● **YOUR ASSIGNMENT**: In the copy, include every entry exactly but none of the pictures.

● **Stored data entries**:
--- START ---

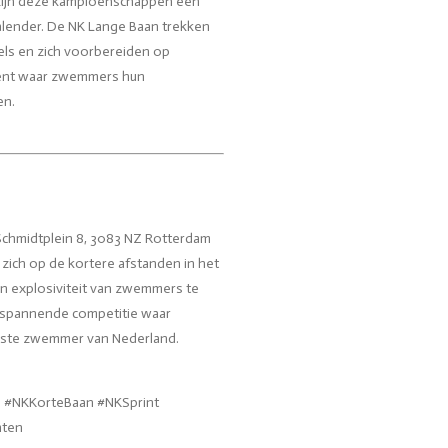
zijn deze kampioenschappen een
lender. De NK Lange Baan trekken
els en zich voorbereiden op
ment waar zwemmers hun
en.
chmidtplein 8, 3083 NZ Rotterdam
zich op de kortere afstanden in het
 explosiviteit van zwemmers te
n spannende competitie waar
elste zwemmer van Nederland.
#NKKorteBaan #NKSprint
nten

--- END ---

● **WRITTEN RESPONSE**:
zijn deze kampioenschappen een
lender. De NK Lange Baan trekken
els en zich voorbereiden op
ment waar zwemmers hun
en.
chmidtplein 8, 3083 NZ Rotterdam
zich op de kortere afstanden in het
 explosiviteit van zwemmers te
n spannende competitie waar
elste zwemmer van Nederland.
#NKKorteBaan #NKSprint
nten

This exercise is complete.